PROMPT: Once you reach the line with "all’Ordine delle Province di Milano, Lodi e" below, copy each line exactly, stopping after the line with "орзина заказа", and skip any pictures.

TASK DATA:
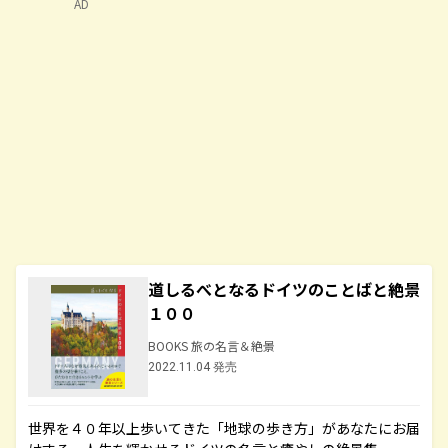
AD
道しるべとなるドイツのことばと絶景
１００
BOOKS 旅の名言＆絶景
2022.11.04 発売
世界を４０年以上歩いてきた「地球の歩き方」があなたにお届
...
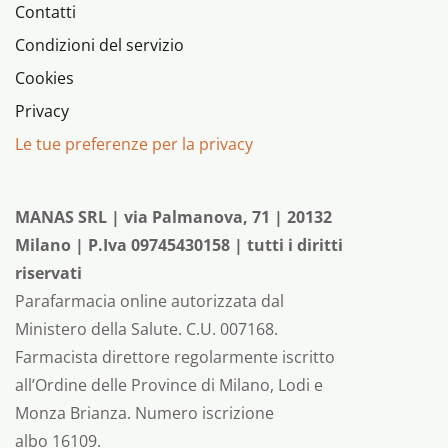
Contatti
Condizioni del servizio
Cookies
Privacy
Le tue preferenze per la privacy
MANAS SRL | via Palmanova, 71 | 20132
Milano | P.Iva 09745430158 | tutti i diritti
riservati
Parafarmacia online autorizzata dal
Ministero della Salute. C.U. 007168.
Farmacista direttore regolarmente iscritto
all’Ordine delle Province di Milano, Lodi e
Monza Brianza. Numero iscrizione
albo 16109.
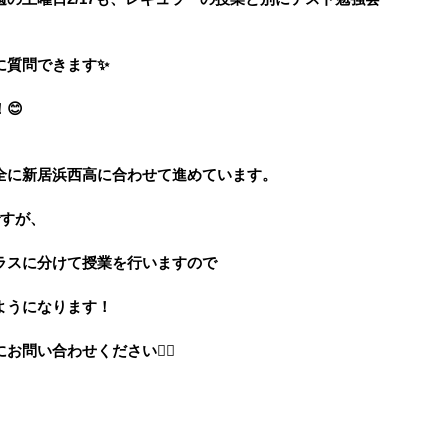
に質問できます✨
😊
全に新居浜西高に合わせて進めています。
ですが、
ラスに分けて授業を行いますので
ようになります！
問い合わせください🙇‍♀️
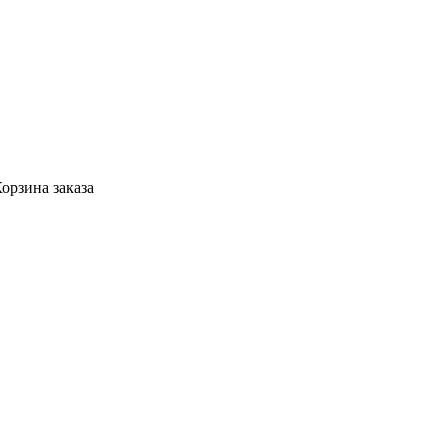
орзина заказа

ANSWER BELOW:
all’Ordine delle Province di Milano, Lodi e
Monza Brianza. Numero iscrizione
albo 16109.
に質問できます✨
😊
全に新居浜西高に合わせて進めています。
ですが、
ラスに分けて授業を行いますので
ようになります！
問い合わせください🙇‍♀️
орзина заказа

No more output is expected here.